Mutasavvıf, divan şairi (D. 1689, Diyarbekir - Ö. 1760 veya 1761, Diyarbekir). Biyografisiyle ilgili ana kaynak Ali Emîrî ve Bursalı Mehmet Tahir’in eserleri olup, sonradan yazılan eserlerde bu yazarların verdiği bilgileri tekrarlanmaktadır. Eserlerinde Ahmed, Ahmedî, Mürşidî imzalarını kullanmıştır. Babasının ismi Osman Ağa’dır.
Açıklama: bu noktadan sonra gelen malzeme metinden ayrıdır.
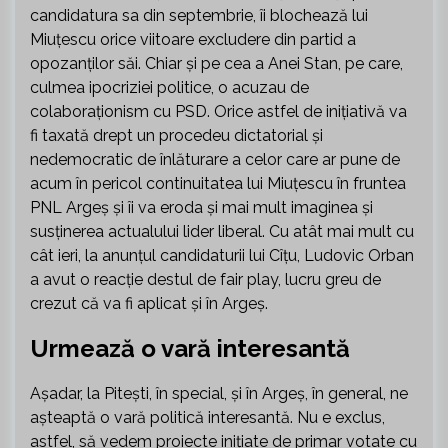
candidatura sa din septembrie, îi blochează lui
Miuțescu orice viitoare excludere din partid a
opozanților săi. Chiar și pe cea a Anei Stan, pe care,
culmea ipocriziei politice, o acuzau de
colaboraționism cu PSD. Orice astfel de inițiativă va
fi taxată drept un procedeu dictatorial și
nedemocratic de înlăturare a celor care ar pune de
acum în pericol continuitatea lui Miuțescu în fruntea
PNL Argeș și îi va eroda și mai mult imaginea și
susținerea actualului lider liberal. Cu atât mai mult cu
cât ieri, la anunțul candidaturii lui Cîțu, Ludovic Orban
a avut o reacție destul de fair play, lucru greu de
crezut că va fi aplicat și în Argeș.
Urmează o vară interesantă
Așadar, la Pitești, în special, și în Argeș, în general, ne
așteaptă o vară politică interesantă. Nu e exclus,
astfel, să vedem proiecte inițiate de primar votate cu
Çocuk yaşta anne ve babasını kaybetmiş, yetim büyümüştür. Yenikapı’daki hanesi Ali Emîrî’nin yaşadığı dönemde hâlâ biliniyordu. Ahmedî tahsilini tamamladıktan sonra Birecikli Şeyh Ebubekir’in tarikatına girmiş; bilahare onun halifesi olmuştur. 1733 senesinde Hicaz’a giderek Hacc farizasını yerine getirdiği bilinen Ahmedî’nin mezarı, Diyarbakır'da Ali Pınar köyü yakınlarındadır.
Bilhassa
defalarca basılmış olan ve 1748 yılında kaleme aldığı Ahmediye adlı pendnâmesiyle meşhurdur. Ali Emîrî bu eserin önemini
şöyle anlatmaktadır: “Gayet sade ibare ve
açık lafızla yazılmış olan bu kitabın bilhassa köylülerimizin ruh hallerine pek
büyük tesiri vardır. Köylüler tarlalarından dönünce geceleri bir araya toplanıp
hocaları bu kitabı okur onlar can kulağıyla dinlerler. Vahşilikteki yanlışlık ve
nedameti, civanmertlikteki necat ve saadeti Mürşidî hazretleri öyle inleyerek
beyan eyler ki gözlerinden ömürleri müddetince nedamet yaşı akıtmayan bir kimse
(dahi) birkaç sahifesini okur veya dinlerse hayretlere dalarak elbette ağlar
tövbe istiğfar eder”.
Eserleri arasında
yukarıda bahsedilen Ahmediye adlı
pendnâmesi dışında Mevlid-i Şerif, Yûsuf u Züleyhâ ve Viladet-i Hümayûn Risâletpenahî adlı eserleri de bulunmaktadır. Yûsuf u Züleyhâ adlı eseri bir inceleme
yazısı, dizin ve sözlük eklenerek İdris Kadıoğlu tarafından yayına hazırlanmış
ve yeni harflerle basılmıştır. “Konusunu
kutsal kitaplardan, özellikle Kur’ân-ı Kerim’den almış dînî ve anonim
hikâyelerimizden olan Yûsuf u Züleyhâ hikâyeleri,
yapısı ve kahramanlarının durumu bakımından Leylâ vü Mecnûn, Hüsrev ü Şîrîn, Cemşid ü Hurşîd, Şâh u Gedâ gibi
çift kahramanlı aşk hikâyelerindendir. Kur’ân-ı Kerim’in en güzel kıssası olup,
‘Ahsenü’l-Kasas’ olarak vasıflandırılan Yûsuf
kıssası, Arap, İran ve Türk şairlerince farklı anlatım tarzlarıyla,
mesnevi formunda yüzyıllarca yazılmış, geniş kitlelerce okunmuş ve dinlenmiştir.”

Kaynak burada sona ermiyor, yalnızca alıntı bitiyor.